MATERIAL SUPPLIED START
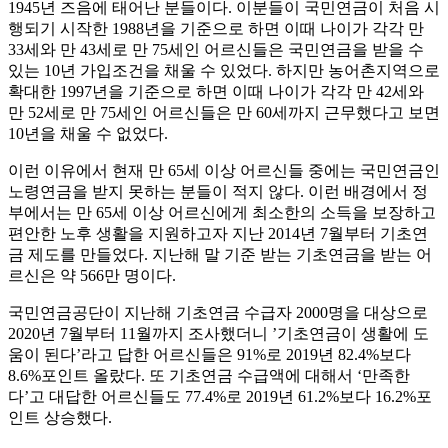
1945년 즈음에 태어난 분들이다. 이분들이 국민연금이 처음 시
행되기 시작한 1988년을 기준으로 하면 이때 나이가 각각 만
33세와 만 43세로 만 75세인 어르신들은 국민연금을 받을 수
있는 10년 가입조건을 채울 수 있었다. 하지만 농어촌지역으로
확대한 1997년을 기준으로 하면 이때 나이가 각각 만 42세와
만 52세로 만 75세인 어르신들은 만 60세까지 근무했다고 보면
10년을 채울 수 없었다.
이런 이유에서 현재 만 65세 이상 어르신들 중에는 국민연금인
노령연금을 받지 못하는 분들이 적지 않다. 이런 배경에서 정
부에서는 만 65세 이상 어르신에게 최소한의 소득을 보장하고
편안한 노후 생활을 지원하고자 지난 2014년 7월부터 기초연
금 제도를 만들었다. 지난해 말 기준 받는 기초연금을 받는 어
르신은 약 566만 명이다.
국민연금공단이 지난해 기초연금 수급자 2000명을 대상으로
2020년 7월부터 11월까지 조사했더니 ’기초연금이 생활에 도
움이 된다’라고 답한 어르신들은 91%로 2019년 82.4%보다
8.6%포인트 올랐다. 또 기초연금 수급액에 대해서 ‘만족한
다’고 대답한 어르신들도 77.4%로 2019년 61.2%보다 16.2%포
인트 상승했다.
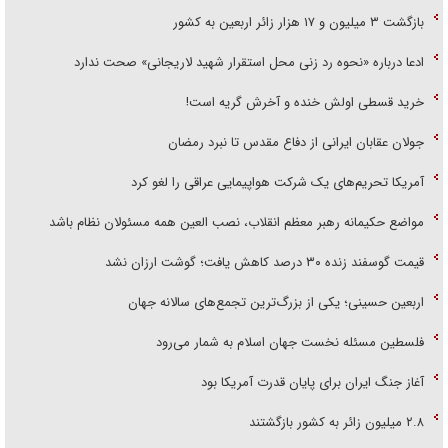
بازگشت ۳ میلیون و ۱۷ هزار زائر اربعین به کشور
ادعا درباره «نحوه رد زنی محل استقرار شهید لاریجانی» صحت ندارد
خرید قسطی اولش خنده و آخرش گریه است!
جولان عقابان ایرانی از دفاع مقدس تا نبرد رمضان
آمریکا تحریم‌های یک شرکت هواپیمایی عراقی را لغو کرد
مواضع حکیمانه رهبر معظم انقلاب، نصب العین همه مسئولان نظام باشد
قیمت گوسفند زنده ۳۰ درصد کاهش یافت؛ گوشت ارزان نشد
اربعین حسینی؛ یکی از بزرگ‌ترین تجمع‌های سالانه جهان
فلسطین مسئله نخست جهان اسلام به شمار می‌رود
آغاز جنگ ایران برای پایان قدرت آمریکا بود
۲.۸ میلیون زائر به کشور بازگشتند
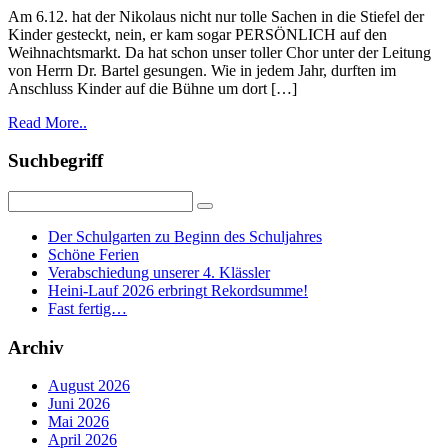
Am 6.12. hat der Nikolaus nicht nur tolle Sachen in die Stiefel der
Kinder gesteckt, nein, er kam sogar PERSÖNLICH auf den
Weihnachtsmarkt. Da hat schon unser toller Chor unter der Leitung
von Herrn Dr. Bartel gesungen. Wie in jedem Jahr, durften im
Anschluss Kinder auf die Bühne um dort […]
Read More..
Suchbegriff
Der Schulgarten zu Beginn des Schuljahres
Schöne Ferien
Verabschiedung unserer 4. Klässler
Heini-Lauf 2026 erbringt Rekordsumme!
Fast fertig…
Archiv
August 2026
Juni 2026
Mai 2026
April 2026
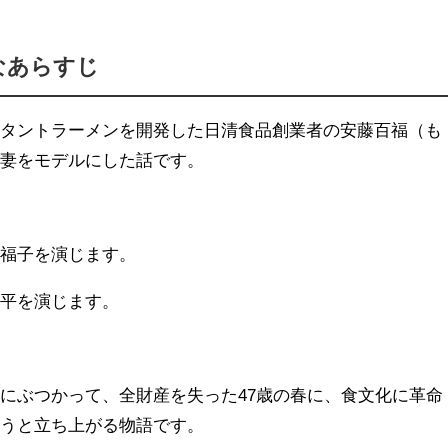
なあらすじ
スタントラーメンを開発した日清食品創業者の安藤百福（も
夫妻をモデルにした話です。
井福子を演じます。
萬平を演じます。
にぶつかって、全財産を失った47歳の春に、食文化に革命
ようと立ち上がる物語です。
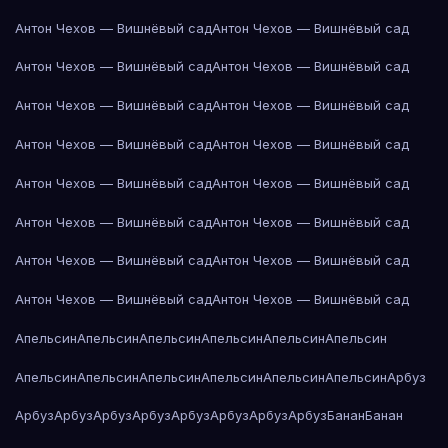
Антон Чехов — Вишнёвый сад
Антон Чехов — Вишнёвый сад
Антон Чехов — Вишнёвый сад
Антон Чехов — Вишнёвый сад
Антон Чехов — Вишнёвый сад
Антон Чехов — Вишнёвый сад
Антон Чехов — Вишнёвый сад
Антон Чехов — Вишнёвый сад
Антон Чехов — Вишнёвый сад
Антон Чехов — Вишнёвый сад
Антон Чехов — Вишнёвый сад
Антон Чехов — Вишнёвый сад
Антон Чехов — Вишнёвый сад
Антон Чехов — Вишнёвый сад
Антон Чехов — Вишнёвый сад
Антон Чехов — Вишнёвый сад
Апельсин
Апельсин
Апельсин
Апельсин
Апельсин
Апельсин
Апельсин
Апельсин
Апельсин
Апельсин
Апельсин
Апельсин
Арбуз
Арбуз
Арбуз
Арбуз
Арбуз
Арбуз
Арбуз
Арбуз
Арбуз
Банан
Банан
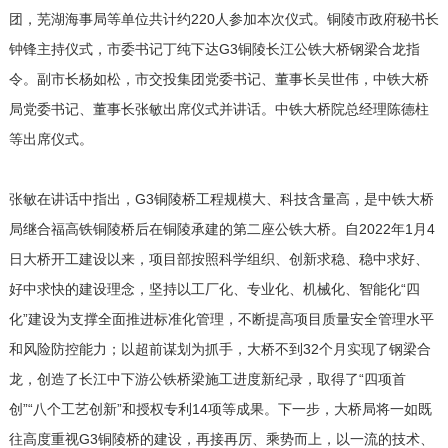
团，芜湖海事局等单位共计约220人参加本次仪式。铜陵市政府秘书长
钟锋主持仪式，市委书记丁纯下达G3铜陵长江公铁大桥钢梁合龙指
令。副市长杨如松，市交投集团党委书记、董事长吴世伟，中铁大桥
局党委书记、董事长张敏出席仪式并讲话。中铁大桥院总经理陈德柱
等出席仪式。
张敏在讲话中指出，G3铜陵桥工程规模大、科技含量高，是中铁大桥
局继合福高铁铜陵桥后在铜陵承建的第二座公铁大桥。自2022年1月4
日大桥开工建设以来，项目部按照科学组织、创新求稳、稳中求好、
好中求快的建设理念，坚持以工厂化、专业化、机械化、智能化“四
化”建设为支撑全面推进标准化管理，不断提高项目质量安全管理水平
和风险防控能力；以超前谋划为抓手，大桥不到32个月实现了钢梁合
龙，创造了长江中下游公铁桥梁施工进度新纪录，取得了“四项首
创”“八个工艺创新”和授权专利14项等成果。下一步，大桥局将一如既
往高度重视G3铜陵桥的建设，再接再厉、乘势而上，以一流的技术、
MATERIAL SUPPLIED END
§ **PROBLEM TO SOLVE**: Among the records above, find the lines that contain "جهان" and copy every one.

§ **OUTPUT BELOW**:
اربعین حسینی؛ یکی از بزرگ‌ترین تجمع‌های سالانه جهان
فلسطین مسئله نخست جهان اسلام به شمار می‌رود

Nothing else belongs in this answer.